NZSO National Youth Orchestra
Music by
Beethoven, Elgar and Dvorak.
Conducted by Guy Noble, with
Matthias Balzat (cello).
Michael Fowler Centre, February
3.
Preposterously precocious and horrendously handsome cellist Matthias Balzat comprehensively stole the show the other night at the Michael Fowler Centre. The occasion was an evening in the National Youth Orchestra's Summer Concert Series featuring Beethoven's Leonore Overture No. 3, Elgar's Cello Concerto in E minor and Dvorak's Symphony No. 8 in G major.

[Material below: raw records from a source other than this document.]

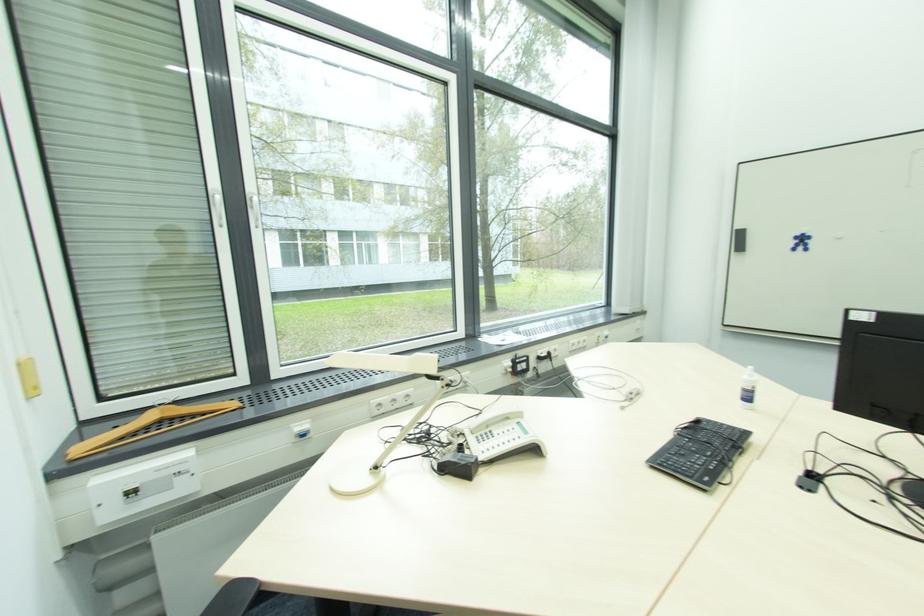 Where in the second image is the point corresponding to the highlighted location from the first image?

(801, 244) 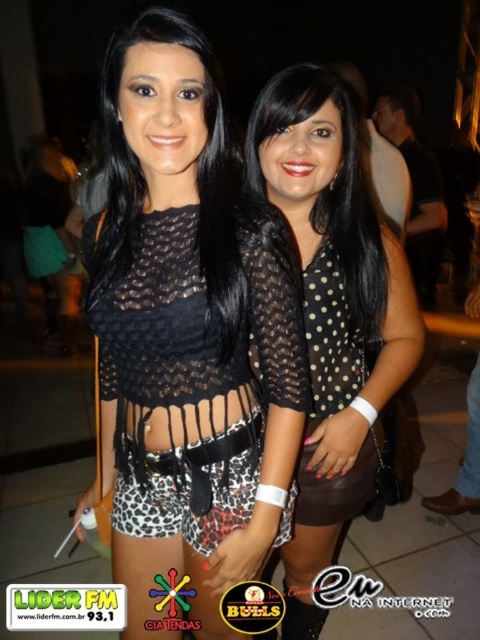 Consider the image. Can you confirm if leopard print shorts at center is shorter than black dotted shirt at center?

Yes, leopard print shorts at center is shorter than black dotted shirt at center.

Which is above, leopard print shorts at center or black dotted shirt at center?

leopard print shorts at center is above.

Is point (148, 400) closer to viewer compared to point (344, 349)?

Yes, it is.

The width and height of the screenshot is (480, 640). I want to click on leopard print shorts at center, so click(x=189, y=337).

Which is below, black dotted shirt at center or black lace top at center?

black dotted shirt at center

Is point (328, 355) positioned in front of point (172, 22)?

No, it is not.

This screenshot has width=480, height=640. What are the coordinates of `black dotted shirt at center` in the screenshot? It's located at click(333, 310).

Where is `black dotted shirt at center`? black dotted shirt at center is located at coordinates pos(333,310).

Can you confirm if black lace top at center is positioned below black dotted sheer blouse at center?

Actually, black lace top at center is above black dotted sheer blouse at center.

Can you confirm if black lace top at center is positioned above black dotted sheer blouse at center?

Yes.

Locate an element on the screen. black lace top at center is located at coordinates (194, 179). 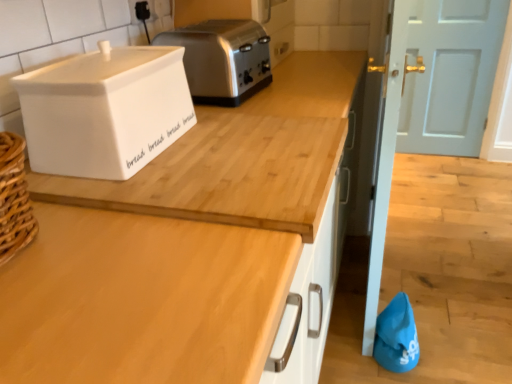 Locate an element on the screen. vacant area that lies to the right of satin silver toaster at upper center is located at coordinates (304, 83). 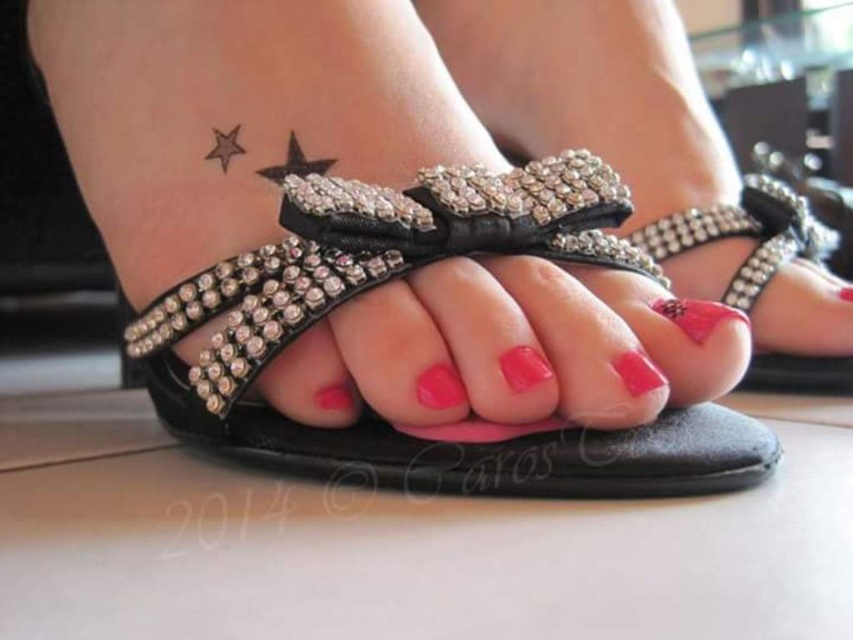 Question: Which is nearer to the pink glossy nail at center?

Choices:
 (A) glossy pink nail at center
 (B) matte black sandals at center
 (C) black leather sandal at center

Answer: (A)

Question: Is black leather sandal at center to the right of pink glossy nail at center from the viewer's perspective?

Choices:
 (A) no
 (B) yes

Answer: (A)

Question: Is pink glossy nail at center above glossy pink nail at center?

Choices:
 (A) yes
 (B) no

Answer: (B)

Question: Considering the real-world distances, which object is farthest from the black leather sandal at center?

Choices:
 (A) glossy pink nail at center
 (B) matte black sandals at center

Answer: (B)

Question: Does black leather sandal at center appear on the left side of glossy pink nail at center?

Choices:
 (A) yes
 (B) no

Answer: (A)

Question: Which of the following is the farthest from the observer?

Choices:
 (A) (543, 381)
 (B) (392, 276)
 (C) (463, 394)
 (D) (640, 161)

Answer: (D) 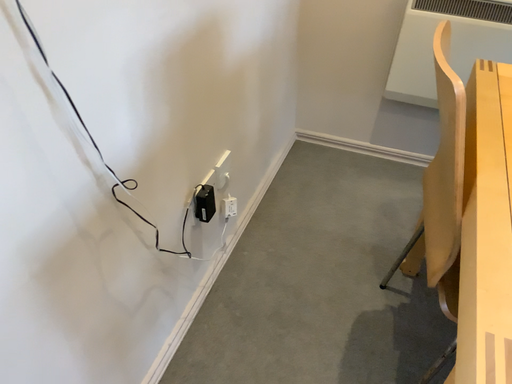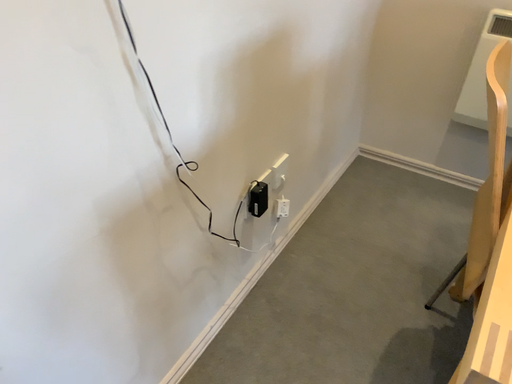 Question: How did the camera likely rotate when shooting the video?

Choices:
 (A) rotated left
 (B) rotated right

Answer: (A)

The Elgar is often cited alongside Dvorak's Cello Concerto in B minor as the greatest of its species. Its mere mention conjures up such legendary names as Jacqueline du Pré and Yo Yo Ma. It is a minefield, awash in recitatives, cadenzas, key changes, challenging tempi, etc. Undaunted, this 18-year-old prodigy—who evidently has been earning prizes, scholarships and degrees since he was six days old—produced a perfect performance ... from memory! No score!
After deafening applause from the audience and his fellow-musicians, Matthias, aided and abetted by Matthew Harris from the bass section, obliged with an encore, a mischievous ditty by jazz violinist Stéphane Grappelli. That too brought the house down.
As if that weren't enough for one evening, Matthias then unassumingly took his place amidst the other cellists to help out with the Dvorak symphony!
That relentlessly cheerful symphony was a treat, undeniably, as was the triumphant Beethoven that kicked the evening off, and the NYO turned in a performance more than worthy of their seniors in the NZSO—but to Matthias must go the supreme honours. What a star!
Versatile and accomplished conductor Guy Noble—fresh from his CD triumph with tenor Mark Vincent, A Tribute to Mario Lanza—doubled as MC for the evening, in the process proving himself to be a member of an almost-extinct species: Well-Spoken Australian. Someone should have advised him against that rumpled grey business suit, though, just as someone should have straightened the hilariously lop-sided bow-ties of the young men! (Yes, I know GQ says they should be a little crooked—that doesn't mean perpendicular!)
On a serious note, attention ought to be focused on the too-high number of empty seats for this magnificent event, and the fact that most of the young people present were on the stage! The Arts Minister (currently the Prime Minister) should be requiring taxpayer-funded teachers and bureaucrats in the state education system to replace their blinkers with brains and educate their charges (and themselves!) about the glories of Western Music, instead of waging war against the "Dead White Males" who composed it.